First, the US, not China, is the most destructive element for the countries around the South China Sea. Although the US projects itself as a "defender" of the region's countries and keeps swearing by international rules and laws, it is not qualified to speak on the South China Sea issue and blame China for not following the United Nations Convention on the Law of the Sea, because it is not a signatory to UNCLOS.
That the US is flexing its muscles in the region despite being located thousands of kilometers from the South China Sea shows it wants freedom of military operations, not freedom of navigation, in order to establish its regional hegemony. And to foment more trouble, the US sends advanced navy vessels into the area. Fortunately, China and Southeast Asian nations have not fallen into the US' trap as they are aware of its zero-sum games and hypocritical claims.
Second, the US cannot sour the friendly relations China and Southeast Asian countries enjoy. The relationship between China and Southeast Asia goes back 2,000 years. China and Southeast Asian countries have helped each other fight Western aggression and seek national independence. Today, China and ASEAN member states have a shared future, given their common interests.
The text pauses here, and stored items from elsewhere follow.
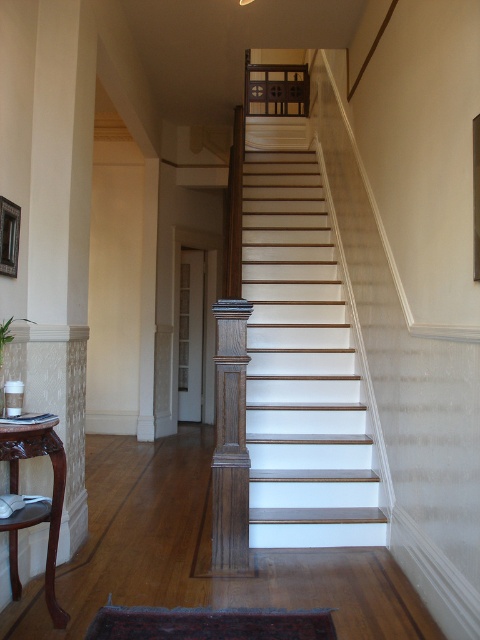 Measure the distance between point [252,346] and camera.

A distance of 4.57 meters exists between point [252,346] and camera.

The height and width of the screenshot is (640, 480). I want to click on white painted wood stairs at center, so click(x=301, y=369).

At what (x,y) coordinates should I click in order to perform the action: click on white painted wood stairs at center. Please return your answer as a coordinate pair (x, y). Image resolution: width=480 pixels, height=640 pixels. Looking at the image, I should click on (301, 369).

Identify the location of white painted wood stairs at center. The image size is (480, 640). (301, 369).

Is white painted wood stairs at center bigger than wooden picture frame at upper left?

Indeed, white painted wood stairs at center has a larger size compared to wooden picture frame at upper left.

This screenshot has height=640, width=480. I want to click on white painted wood stairs at center, so click(301, 369).

This screenshot has height=640, width=480. Identify the location of white painted wood stairs at center. (301, 369).

Is brown wood table at lower left in front of wooden picture frame at upper left?

Yes, it is.

Does brown wood table at lower left have a lesser height compared to wooden picture frame at upper left?

No, brown wood table at lower left is not shorter than wooden picture frame at upper left.

Which is behind, point (48, 595) or point (11, 204)?

The point (11, 204) is more distant.

At what (x,y) coordinates should I click in order to perform the action: click on brown wood table at lower left. Please return your answer as a coordinate pair (x, y). The image size is (480, 640). Looking at the image, I should click on (36, 502). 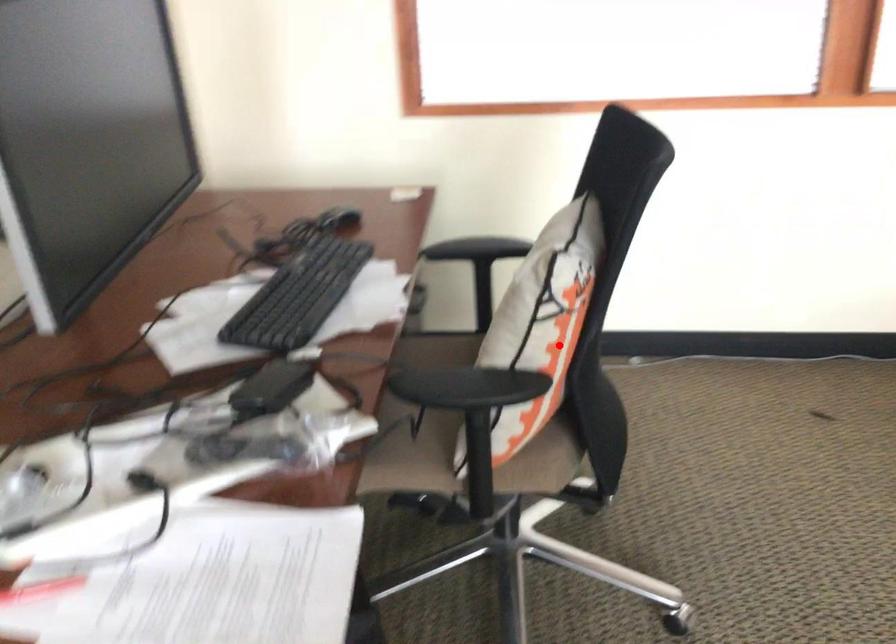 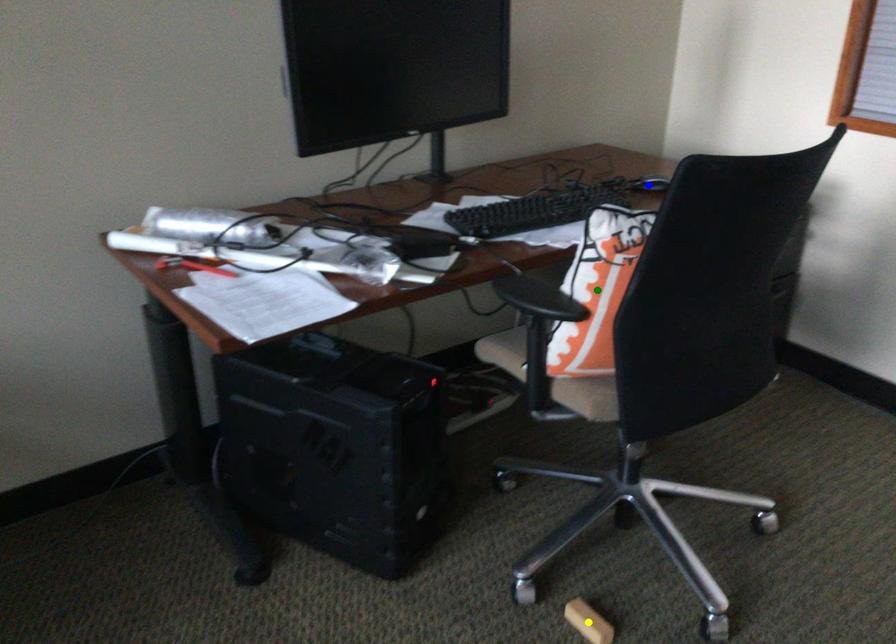 Question: I am providing you with two images of the same scene from different viewpoints. A red point is marked on the first image. You are given multiple points on the second image. Which point in image 2 is actually the same real-world point as the red point in image 1?

Choices:
 (A) blue point
 (B) yellow point
 (C) green point

Answer: (C)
For instance, China has been ASEAN's largest trading partner for 12 consecutive years, and ASEAN became China's largest trading partner in 2020. No wonder China and ASEAN have established multi-level communication and dialogue mechanisms.
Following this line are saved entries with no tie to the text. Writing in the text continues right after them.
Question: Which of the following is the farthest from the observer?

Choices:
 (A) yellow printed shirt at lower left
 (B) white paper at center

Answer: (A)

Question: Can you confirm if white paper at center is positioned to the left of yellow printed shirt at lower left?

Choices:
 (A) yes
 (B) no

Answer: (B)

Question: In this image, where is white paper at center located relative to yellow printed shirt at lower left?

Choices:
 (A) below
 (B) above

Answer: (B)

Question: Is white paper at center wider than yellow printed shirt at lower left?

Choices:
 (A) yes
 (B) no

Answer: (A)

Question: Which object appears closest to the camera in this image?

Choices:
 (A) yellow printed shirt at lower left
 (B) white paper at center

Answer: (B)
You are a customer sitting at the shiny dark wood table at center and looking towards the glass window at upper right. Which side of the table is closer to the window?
The two sides upgraded the ASEAN-China Free Trade Area in 2019 and will work to ensure the early implementation of the Regional Comprehensive Economic Partnership agreement. While there were nearly 4,500 flights between China and Southeast Asian countries a week before the COVID-19 outbreak, the people-to-people exchanges exceeded 65 million in 2019. And despite the pandemic having a huge impact on two-way trade and people-to-people exchanges, their friendly relations have further strengthened.
Third, Southeast Asian countries do not want to choose sides between China and the US or help the US to contain China's rise, because by doing so they will hurt their own interests. Singapore, for example, has solid economic and military ties with the US-in fact, Singapore has given the US military access to its bases and holds joint military drills with it.
But Singapore also has strong trade and other relations with China. Singapore's Prime Minister Lee Hsien Loong told BBC on March 14 that it is impossible for Singapore to choose between the US and China, given the extensive ties the country has with both countries. Lee Hsien Loong knows this dilemma is not faced by Singapore alone; it is a problem faced by many other countries too.
The Philippines, in spite of being a US treaty ally in Southeast Asia, has also refused to choose sides. In a speech delivered on May 21, Philippine President Rodrigo Duterte said: "The Philippines does not see the need to take sides in the ongoing geo-economic competition among big powers."
And although Vietnam has some territorial disputes with China in the South China Sea and despite the US' efforts to deepen its ties with the country, it believes that by choosing sides it will hurt its own interests. During his meeting with visiting Chinese State Councilor and Minister of National Defense Wei Fenghe on April 26, Vietnamese President Nguyen Xuan Phuc said Hanoi firmly upholds the one-China principle and opposes any forces interfering in China's internal affairs, and will never follow other countries in opposing China.
This shows that since Southeast Asian countries have their own national interests to protect and diplomatic strategies to promote, they will not choose sides between the US and China nor will they join hands with the US to counter China in spite of the US' lobbying.
The author is an assistant researcher of the US studies with China Institutes of Contemporary International Relations.